A maintenance contract allows you to regularly get in front of clients and do issue spotting. You get to see if their documents need updating, and you also find out what other work they need, in their business or personal life.
If it’s something you don’t handle, you can refer it to other lawyers and other professionals (e.g., CPAs, financial planners, consultants, et. al.) who have agreed to offer discounts and other perks to these referred clients.
Clients get work done they might otherwise delay on taking care of, to their detriment. They get a good deal, too.
Also, you get face time with your clients once or twice a year which can only strengthen your relationships with them. They may not need any work themselves but you will undoubtedly get referrals.

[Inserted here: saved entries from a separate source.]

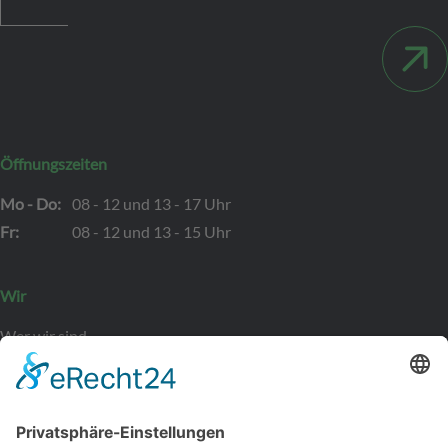
Öffnungszeiten
Mo - Do:
08 - 12 und 13 - 17 Uhr
Fr:
08 - 12 und 13 - 15 Uhr
Wir
Wer wir sind
Kontakt
Bewerber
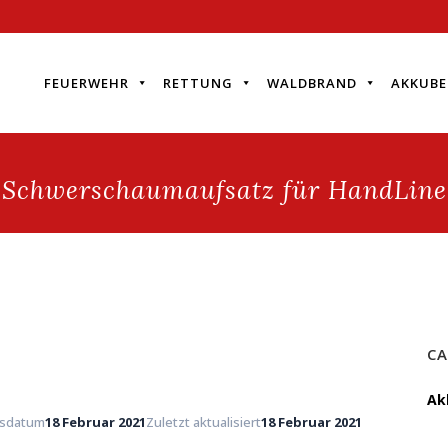
FEUERWEHR
RETTUNG
WALDBRAND
AKKUBE
Schwerschaumaufsatz für HandLine
CA
Ak
gsdatum
18 Februar 2021
Zuletzt aktualisiert
18 Februar 2021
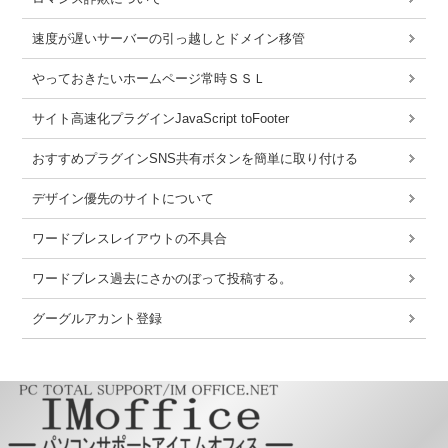
速度が遅いサーバーの引っ越しとドメイン移管
やっておきたいホームページ常時ＳＳＬ
サイト高速化プラグインJavaScript toFooter
おすすめプラグインSNS共有ボタンを簡単に取り付ける
デザイン優先のサイトについて
ワードブレスレイアウトの不具合
ワードブレス過去にさかのぼって投稿する。
グーグルアカント登録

Then there is the additional revenue this will bring to your coffers. If you have 200 clients paying you $200 a year, that’s an additional $40,000 a year, not counting any additional work or referrals.
If you don’t like the idea of charging clients for this for some reason, or your practice area doesn’t allow you to provide enough value to your clients to justify a fee, e.g., you handle personal injury only, consider offering this service to your clients at no charge.
You see them once or twice a year, or talk to them on the phone, or send them a form to fill out and then call them. If they need your services, they get to hire you at a discount and/or they get some added benefit.
If they don’t need your services but they need something else, you will refer them to high quality professionals (or businesses) with whom you have already negotiated a “special deal”.
Would a PI or criminal defense client avail themselves of this benefit if it were free? Why not give it a try and find out?